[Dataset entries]

○ ○ ○ ○

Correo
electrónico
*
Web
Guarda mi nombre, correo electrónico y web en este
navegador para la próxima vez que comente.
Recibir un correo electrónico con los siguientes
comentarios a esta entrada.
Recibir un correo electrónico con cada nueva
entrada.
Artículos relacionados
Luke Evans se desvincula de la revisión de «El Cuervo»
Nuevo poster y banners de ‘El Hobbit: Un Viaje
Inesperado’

○ ○ ○ ○

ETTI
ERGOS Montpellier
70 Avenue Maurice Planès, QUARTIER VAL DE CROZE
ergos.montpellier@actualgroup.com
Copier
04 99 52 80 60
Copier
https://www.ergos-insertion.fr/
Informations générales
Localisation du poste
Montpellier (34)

○ ○ ○ ○

» **Assignment**:
From the entries above, restate word for word the lines from the line containing "navegador para la próxima vez que comente." to the line containing "Inesperado’", both ends included, and nothing more.

» **Answer below**:
navegador para la próxima vez que comente.
Recibir un correo electrónico con los siguientes
comentarios a esta entrada.
Recibir un correo electrónico con cada nueva
entrada.
Artículos relacionados
Luke Evans se desvincula de la revisión de «El Cuervo»
Nuevo poster y banners de ‘El Hobbit: Un Viaje
Inesperado’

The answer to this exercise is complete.